[EXERCISE] Find "物，信息技术，艺术（音乐、美术" below and begin at its line; stop after the line with "Leave a comment". Output those lines exactly, without pictures.
++++ AVAILABLE RECORDS
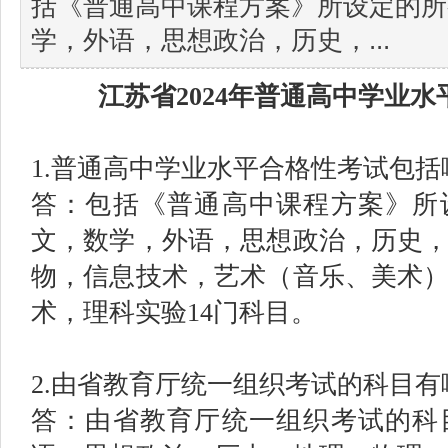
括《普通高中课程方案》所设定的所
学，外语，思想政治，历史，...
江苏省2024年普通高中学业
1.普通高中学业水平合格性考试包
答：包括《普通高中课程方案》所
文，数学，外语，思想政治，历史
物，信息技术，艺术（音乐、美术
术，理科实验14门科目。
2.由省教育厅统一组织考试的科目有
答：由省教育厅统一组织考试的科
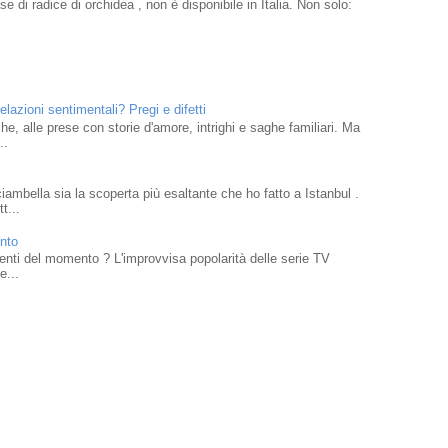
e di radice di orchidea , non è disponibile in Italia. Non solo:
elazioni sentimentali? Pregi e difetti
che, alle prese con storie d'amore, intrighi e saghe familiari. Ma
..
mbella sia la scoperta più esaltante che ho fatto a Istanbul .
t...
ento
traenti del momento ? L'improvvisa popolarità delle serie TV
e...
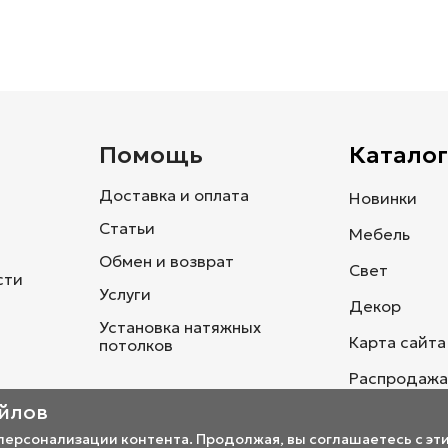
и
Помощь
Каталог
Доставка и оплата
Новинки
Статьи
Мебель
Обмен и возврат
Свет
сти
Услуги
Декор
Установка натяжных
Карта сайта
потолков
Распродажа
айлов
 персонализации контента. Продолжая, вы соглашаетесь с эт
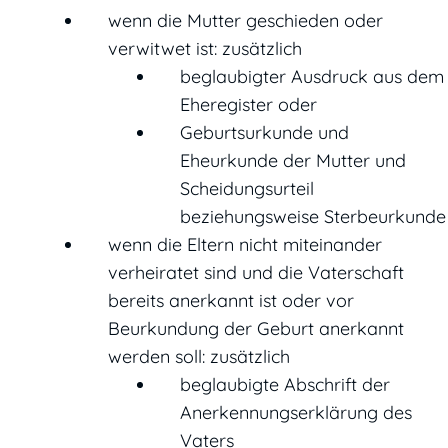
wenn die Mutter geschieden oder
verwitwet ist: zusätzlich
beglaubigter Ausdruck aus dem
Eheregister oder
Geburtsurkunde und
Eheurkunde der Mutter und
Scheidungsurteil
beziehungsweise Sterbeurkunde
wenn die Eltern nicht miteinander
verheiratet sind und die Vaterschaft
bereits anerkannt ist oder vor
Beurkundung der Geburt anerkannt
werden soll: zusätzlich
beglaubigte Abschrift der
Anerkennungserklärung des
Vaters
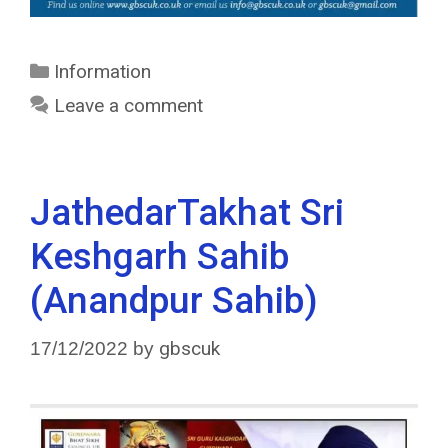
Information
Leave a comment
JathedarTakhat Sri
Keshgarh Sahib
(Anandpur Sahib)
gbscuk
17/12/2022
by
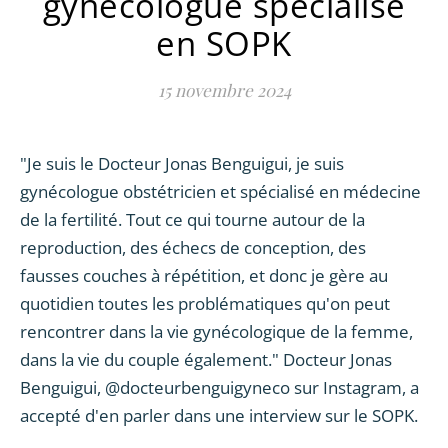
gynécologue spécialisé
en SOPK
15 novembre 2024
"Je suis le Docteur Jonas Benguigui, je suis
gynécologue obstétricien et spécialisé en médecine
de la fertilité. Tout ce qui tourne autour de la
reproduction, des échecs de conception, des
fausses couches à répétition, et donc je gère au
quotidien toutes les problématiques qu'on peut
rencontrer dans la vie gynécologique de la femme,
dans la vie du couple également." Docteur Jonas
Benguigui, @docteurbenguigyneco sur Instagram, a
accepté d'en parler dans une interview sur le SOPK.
++++++++
++++ AVAILABLE RECORDS
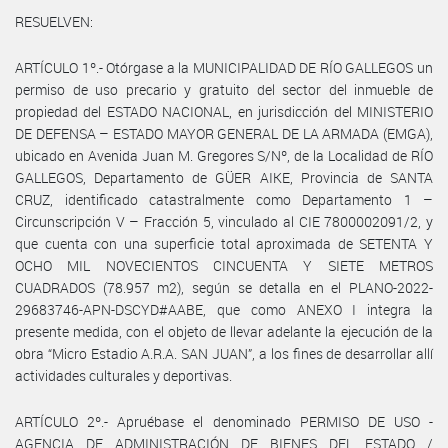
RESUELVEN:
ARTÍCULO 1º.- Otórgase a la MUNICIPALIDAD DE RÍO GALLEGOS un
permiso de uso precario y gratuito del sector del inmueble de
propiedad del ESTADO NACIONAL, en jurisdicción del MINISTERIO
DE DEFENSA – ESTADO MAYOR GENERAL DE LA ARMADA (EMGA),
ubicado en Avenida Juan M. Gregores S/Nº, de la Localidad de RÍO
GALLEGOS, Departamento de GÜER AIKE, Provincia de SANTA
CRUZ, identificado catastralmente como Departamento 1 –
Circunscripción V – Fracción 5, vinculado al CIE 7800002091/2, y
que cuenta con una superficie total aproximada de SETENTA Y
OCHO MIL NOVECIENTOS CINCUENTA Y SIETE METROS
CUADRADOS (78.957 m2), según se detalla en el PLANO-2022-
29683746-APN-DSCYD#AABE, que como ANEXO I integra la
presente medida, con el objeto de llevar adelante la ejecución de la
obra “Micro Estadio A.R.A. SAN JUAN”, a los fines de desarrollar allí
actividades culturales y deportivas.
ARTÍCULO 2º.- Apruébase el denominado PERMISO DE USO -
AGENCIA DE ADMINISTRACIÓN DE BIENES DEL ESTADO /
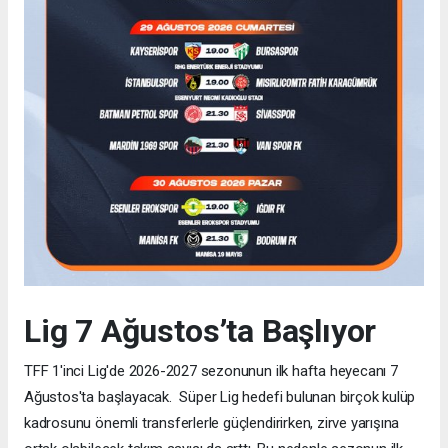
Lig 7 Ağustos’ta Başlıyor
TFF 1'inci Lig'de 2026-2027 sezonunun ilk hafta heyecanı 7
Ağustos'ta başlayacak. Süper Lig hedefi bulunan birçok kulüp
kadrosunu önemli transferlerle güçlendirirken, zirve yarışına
++++++++
++++ AVAILABLE RECORDS
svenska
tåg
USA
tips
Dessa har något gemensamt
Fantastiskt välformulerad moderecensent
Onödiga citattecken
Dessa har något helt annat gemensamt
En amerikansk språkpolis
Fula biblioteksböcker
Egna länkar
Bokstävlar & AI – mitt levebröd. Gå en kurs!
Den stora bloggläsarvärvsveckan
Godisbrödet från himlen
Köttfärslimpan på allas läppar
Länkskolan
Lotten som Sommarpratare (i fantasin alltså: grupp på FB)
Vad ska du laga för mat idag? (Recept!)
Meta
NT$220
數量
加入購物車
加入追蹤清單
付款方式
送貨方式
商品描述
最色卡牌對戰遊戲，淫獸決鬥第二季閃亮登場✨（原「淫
++++++++
[ANSWER TO THE PROBLEM]
物，信息技术，艺术（音乐、美术
术，理科实验14门科目。
2.由省教育厅统一组织考试的科目有
答：由省教育厅统一组织考试的科
e di radice di orchidea , non è disponibile in Italia. Non solo:
elazioni sentimentali? Pregi e difetti
che, alle prese con storie d'amore, intrighi e saghe familiari. Ma
..
mbella sia la scoperta più esaltante che ho fatto a Istanbul .
t...
ento
traenti del momento ? L'improvvisa popolarità delle serie TV
e...
и
Помощь
Каталог
Доставка и оплата
Новинки
Статьи
Мебель
Обмен и возврат
Свет
сти
Услуги
Декор
Установка натяжных
Карта сайта
потолков
Распродажа
айлов
 персонализации контента. Продолжая, вы соглашаетесь с эт
wenn die Mutter geschieden oder
verwitwet ist: zusätzlich
beglaubigter Ausdruck aus dem
Eheregister oder
Geburtsurkunde und
Eheurkunde der Mutter und
Scheidungsurteil
beziehungsweise Sterbeurkunde
wenn die Eltern nicht miteinander
verheiratet sind und die Vaterschaft
bereits anerkannt ist oder vor
Beurkundung der Geburt anerkannt
werden soll: zusätzlich
beglaubigte Abschrift der
Anerkennungserklärung des
Vaters
Information
Leave a comment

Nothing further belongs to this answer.